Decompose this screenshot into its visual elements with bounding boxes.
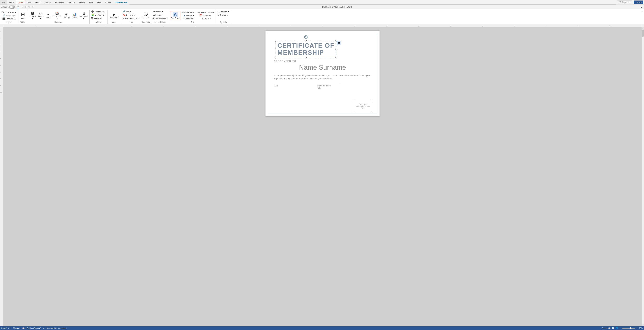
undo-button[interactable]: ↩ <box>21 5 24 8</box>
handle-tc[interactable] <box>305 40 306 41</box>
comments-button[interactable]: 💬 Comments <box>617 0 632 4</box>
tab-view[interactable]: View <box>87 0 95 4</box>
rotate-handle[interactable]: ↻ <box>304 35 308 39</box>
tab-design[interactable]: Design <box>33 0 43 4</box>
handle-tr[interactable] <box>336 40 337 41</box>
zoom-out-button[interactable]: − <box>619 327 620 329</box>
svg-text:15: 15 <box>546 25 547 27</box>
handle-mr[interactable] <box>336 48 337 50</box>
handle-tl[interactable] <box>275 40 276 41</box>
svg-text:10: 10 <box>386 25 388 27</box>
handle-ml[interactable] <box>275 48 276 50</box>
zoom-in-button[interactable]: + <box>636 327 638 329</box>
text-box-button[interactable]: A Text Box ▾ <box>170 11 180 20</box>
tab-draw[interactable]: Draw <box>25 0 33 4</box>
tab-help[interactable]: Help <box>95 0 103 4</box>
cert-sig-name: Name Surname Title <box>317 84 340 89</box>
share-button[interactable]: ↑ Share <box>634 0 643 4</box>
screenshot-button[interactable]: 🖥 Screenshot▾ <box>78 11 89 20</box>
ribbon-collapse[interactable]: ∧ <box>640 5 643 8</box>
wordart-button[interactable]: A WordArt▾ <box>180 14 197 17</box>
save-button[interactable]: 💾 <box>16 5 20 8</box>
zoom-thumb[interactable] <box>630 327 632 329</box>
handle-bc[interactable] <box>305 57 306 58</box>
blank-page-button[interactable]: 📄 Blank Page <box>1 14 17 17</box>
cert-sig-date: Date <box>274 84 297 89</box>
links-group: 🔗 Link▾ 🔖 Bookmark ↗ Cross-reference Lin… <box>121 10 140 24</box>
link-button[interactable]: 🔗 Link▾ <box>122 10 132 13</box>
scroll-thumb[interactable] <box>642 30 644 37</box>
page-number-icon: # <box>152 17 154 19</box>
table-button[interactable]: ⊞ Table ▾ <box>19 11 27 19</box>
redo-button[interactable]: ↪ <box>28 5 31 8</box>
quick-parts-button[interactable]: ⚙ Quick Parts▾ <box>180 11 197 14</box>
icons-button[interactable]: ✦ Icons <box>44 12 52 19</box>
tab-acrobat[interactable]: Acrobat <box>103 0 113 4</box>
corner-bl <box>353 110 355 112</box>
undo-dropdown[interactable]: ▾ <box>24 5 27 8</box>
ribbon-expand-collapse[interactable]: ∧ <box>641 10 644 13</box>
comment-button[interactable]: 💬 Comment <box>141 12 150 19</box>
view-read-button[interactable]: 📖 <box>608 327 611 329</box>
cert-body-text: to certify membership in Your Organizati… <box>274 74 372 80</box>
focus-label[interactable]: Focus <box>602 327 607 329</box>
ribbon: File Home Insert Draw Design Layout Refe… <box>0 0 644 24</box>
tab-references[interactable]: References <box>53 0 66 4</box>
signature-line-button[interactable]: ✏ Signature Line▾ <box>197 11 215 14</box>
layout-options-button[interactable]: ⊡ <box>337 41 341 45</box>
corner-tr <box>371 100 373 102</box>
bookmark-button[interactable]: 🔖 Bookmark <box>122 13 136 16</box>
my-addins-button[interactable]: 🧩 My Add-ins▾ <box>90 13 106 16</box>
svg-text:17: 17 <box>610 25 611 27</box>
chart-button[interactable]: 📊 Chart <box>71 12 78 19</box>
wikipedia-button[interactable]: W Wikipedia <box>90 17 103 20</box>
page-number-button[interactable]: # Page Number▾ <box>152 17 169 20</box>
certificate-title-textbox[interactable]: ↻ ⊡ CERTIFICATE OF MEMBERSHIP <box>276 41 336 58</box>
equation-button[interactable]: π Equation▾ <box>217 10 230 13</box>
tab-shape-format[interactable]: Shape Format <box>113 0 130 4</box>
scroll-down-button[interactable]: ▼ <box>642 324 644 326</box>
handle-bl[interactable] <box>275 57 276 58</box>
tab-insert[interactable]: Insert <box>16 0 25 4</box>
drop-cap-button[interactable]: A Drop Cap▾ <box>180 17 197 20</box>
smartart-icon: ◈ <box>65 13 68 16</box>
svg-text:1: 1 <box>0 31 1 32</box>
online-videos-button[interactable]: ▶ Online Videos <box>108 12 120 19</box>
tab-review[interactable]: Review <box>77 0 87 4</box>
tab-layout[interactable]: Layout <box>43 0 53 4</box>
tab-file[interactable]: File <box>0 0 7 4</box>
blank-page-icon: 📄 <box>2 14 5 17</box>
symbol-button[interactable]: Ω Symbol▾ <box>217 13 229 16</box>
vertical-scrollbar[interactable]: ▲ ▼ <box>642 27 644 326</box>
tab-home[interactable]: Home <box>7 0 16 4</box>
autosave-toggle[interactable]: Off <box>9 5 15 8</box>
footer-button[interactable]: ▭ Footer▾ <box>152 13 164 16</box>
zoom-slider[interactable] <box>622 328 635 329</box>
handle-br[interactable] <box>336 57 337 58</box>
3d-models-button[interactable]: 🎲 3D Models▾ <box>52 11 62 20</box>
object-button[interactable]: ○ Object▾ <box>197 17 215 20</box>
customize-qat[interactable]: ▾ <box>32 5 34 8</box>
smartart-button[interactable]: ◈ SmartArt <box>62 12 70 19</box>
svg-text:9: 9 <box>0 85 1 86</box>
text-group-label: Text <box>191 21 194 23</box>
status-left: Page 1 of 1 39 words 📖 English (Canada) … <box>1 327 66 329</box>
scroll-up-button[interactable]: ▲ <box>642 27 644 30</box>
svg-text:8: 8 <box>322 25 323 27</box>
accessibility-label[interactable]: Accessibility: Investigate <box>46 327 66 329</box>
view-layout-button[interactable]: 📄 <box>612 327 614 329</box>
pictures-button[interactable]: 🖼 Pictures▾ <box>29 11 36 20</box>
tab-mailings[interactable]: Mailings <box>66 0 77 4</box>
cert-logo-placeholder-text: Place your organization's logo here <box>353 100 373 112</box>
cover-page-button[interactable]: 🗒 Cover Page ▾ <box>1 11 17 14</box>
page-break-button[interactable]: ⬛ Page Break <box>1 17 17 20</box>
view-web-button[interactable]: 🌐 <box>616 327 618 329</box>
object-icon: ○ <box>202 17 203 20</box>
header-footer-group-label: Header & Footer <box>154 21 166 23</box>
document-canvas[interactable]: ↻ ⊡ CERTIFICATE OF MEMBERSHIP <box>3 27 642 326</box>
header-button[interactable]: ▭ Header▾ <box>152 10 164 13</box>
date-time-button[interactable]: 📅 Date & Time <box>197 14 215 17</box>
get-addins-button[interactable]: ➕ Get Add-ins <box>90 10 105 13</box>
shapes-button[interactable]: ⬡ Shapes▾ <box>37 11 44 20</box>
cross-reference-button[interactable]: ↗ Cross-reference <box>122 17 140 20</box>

========================================================================

* **YOUR OBJECTIVE**
Show each line of the data that contains the string "thumb".

* **RESPONSE TO THE TASK**
zoom-thumb[interactable] <box>630 327 632 329</box>
scroll-thumb[interactable] <box>642 30 644 37</box>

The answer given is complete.